制作総指揮に、ガエル・ガルシア・ベルナルとディエゴ・ルナがいるってことで、
こりゃ観るっきゃないでしょー的な1本じゃないですか~。


ストーリーはとにかく、ホンジュラスだとかメキシコの現実としか言いようがない場面ばかり。
生活に行き詰ってアメリカへと活路を見出そうとする人々。
「ここには何もない」と。
そして、何もない社会の裏側に暗躍するギャングたちは、そのなかでのし上がろうとしている。


ここに描かれているのは、徹底的にメキシコの現実かなあって思ってしまう。
どこにも逃げられない人間たちの必死な叫び。 それは普通の人たちもギャングも変わりはない。
ただ生きていくことだけに必死で。 目の前のものにすがろうとする。
それでも運命の女神はそれぞれに異なる結末を用意していく。
そうとも知らずに、自分の思うところに向かって突き進んでいく彼らの姿だけがそこにある。
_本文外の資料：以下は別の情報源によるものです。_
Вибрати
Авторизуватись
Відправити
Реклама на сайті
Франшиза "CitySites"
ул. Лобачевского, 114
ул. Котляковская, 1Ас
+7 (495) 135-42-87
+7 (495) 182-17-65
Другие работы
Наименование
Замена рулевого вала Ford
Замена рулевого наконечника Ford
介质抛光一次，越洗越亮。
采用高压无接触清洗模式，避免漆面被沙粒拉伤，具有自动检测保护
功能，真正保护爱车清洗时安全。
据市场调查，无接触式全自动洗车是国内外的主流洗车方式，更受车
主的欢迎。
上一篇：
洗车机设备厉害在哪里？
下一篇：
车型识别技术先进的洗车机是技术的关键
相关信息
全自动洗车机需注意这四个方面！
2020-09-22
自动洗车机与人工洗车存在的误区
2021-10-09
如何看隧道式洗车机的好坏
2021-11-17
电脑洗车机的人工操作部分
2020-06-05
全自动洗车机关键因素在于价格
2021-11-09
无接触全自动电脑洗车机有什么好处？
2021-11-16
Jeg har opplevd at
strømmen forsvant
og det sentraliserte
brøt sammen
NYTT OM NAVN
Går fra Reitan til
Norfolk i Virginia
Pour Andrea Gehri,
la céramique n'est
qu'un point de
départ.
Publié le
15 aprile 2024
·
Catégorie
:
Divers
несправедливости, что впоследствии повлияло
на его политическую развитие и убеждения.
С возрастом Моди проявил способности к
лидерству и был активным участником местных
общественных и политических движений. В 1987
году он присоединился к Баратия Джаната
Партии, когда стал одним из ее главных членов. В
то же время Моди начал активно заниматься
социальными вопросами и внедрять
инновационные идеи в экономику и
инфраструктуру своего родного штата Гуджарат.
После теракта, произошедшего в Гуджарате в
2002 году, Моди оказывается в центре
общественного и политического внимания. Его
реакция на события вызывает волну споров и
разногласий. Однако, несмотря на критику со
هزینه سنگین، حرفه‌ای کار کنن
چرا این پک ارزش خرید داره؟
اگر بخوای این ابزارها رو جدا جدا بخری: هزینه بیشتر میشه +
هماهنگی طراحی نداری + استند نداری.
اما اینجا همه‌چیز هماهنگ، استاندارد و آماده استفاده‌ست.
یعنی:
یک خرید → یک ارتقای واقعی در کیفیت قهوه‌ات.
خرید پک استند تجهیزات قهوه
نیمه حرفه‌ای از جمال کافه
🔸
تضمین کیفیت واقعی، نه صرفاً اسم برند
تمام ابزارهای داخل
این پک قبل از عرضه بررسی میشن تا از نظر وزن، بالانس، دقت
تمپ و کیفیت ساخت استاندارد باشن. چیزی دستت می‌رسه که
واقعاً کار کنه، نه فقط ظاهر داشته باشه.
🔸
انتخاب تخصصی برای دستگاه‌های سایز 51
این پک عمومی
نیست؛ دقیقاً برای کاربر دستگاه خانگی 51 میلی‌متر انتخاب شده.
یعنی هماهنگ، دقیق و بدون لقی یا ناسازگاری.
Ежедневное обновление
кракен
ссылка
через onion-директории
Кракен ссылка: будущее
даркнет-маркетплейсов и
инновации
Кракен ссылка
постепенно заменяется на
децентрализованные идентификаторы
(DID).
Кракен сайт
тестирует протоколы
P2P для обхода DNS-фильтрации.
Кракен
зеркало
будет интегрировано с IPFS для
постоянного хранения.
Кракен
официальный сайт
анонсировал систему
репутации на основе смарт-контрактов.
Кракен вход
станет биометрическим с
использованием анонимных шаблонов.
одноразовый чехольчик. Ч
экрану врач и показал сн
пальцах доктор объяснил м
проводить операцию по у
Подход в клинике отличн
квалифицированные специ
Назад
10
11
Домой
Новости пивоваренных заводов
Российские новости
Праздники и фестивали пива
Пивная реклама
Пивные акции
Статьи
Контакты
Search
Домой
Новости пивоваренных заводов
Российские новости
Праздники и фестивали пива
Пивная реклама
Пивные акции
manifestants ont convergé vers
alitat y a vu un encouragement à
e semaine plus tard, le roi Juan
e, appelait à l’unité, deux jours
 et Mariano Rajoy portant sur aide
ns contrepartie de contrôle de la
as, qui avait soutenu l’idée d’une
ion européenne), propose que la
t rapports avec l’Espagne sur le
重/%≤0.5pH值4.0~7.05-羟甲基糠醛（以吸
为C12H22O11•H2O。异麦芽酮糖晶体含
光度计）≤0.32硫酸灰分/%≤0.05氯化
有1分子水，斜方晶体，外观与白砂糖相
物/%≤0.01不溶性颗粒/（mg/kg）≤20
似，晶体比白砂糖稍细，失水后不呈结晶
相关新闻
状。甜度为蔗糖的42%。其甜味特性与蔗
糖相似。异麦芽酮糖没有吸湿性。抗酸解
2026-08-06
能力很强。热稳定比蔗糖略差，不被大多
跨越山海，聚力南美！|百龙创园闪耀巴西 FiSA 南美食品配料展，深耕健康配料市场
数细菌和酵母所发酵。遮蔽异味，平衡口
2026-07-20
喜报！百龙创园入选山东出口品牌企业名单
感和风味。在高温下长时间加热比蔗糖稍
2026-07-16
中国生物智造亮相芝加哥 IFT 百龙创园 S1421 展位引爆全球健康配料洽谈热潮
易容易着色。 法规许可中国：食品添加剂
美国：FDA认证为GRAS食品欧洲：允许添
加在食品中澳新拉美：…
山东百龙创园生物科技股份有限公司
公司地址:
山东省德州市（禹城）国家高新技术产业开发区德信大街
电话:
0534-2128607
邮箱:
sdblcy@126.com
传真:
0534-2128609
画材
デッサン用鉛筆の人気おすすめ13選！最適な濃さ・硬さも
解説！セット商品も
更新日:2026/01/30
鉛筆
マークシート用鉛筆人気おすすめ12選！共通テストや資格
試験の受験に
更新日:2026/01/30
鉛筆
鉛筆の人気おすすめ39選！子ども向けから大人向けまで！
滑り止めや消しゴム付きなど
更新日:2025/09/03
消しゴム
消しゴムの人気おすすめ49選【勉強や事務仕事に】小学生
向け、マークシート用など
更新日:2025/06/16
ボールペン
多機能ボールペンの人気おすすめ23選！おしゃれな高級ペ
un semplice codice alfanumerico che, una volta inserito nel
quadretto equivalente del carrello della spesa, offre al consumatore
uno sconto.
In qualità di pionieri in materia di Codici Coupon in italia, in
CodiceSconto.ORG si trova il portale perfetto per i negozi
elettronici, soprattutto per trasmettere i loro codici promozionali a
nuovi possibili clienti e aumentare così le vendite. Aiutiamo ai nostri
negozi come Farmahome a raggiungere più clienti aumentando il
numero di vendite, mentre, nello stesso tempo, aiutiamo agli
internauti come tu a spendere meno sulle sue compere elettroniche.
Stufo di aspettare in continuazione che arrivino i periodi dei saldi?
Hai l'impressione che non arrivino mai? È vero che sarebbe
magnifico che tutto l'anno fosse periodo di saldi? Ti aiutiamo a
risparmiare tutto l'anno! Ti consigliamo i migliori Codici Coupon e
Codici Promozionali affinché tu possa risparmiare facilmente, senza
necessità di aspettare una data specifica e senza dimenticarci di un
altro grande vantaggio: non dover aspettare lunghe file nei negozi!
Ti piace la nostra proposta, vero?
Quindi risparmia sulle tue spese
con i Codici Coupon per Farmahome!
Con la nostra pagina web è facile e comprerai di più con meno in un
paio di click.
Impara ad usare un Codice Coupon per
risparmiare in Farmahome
サイラだって本当はわかっている訳です。 カスペルは危険だと。
「悪魔の手」だと。
でも逆らえない本能があった。 
天使に見えて悪魔だったってこともあるだろうし、また逆に悪魔と共にいたからと言って、必ずしも地獄に堕ちるとは限らない。
素直な心にしたがって、命を落とすものだっているのがこの世の現実なのかもしれない。
映画は、そんな運命の分かれ道を容赦なく描いています。
全体に流れる淡々とした乾いたトーンが、より一層残酷さを強めていく。
ラストシーンの表情が秀逸。 まさに人間の正直な心を映している。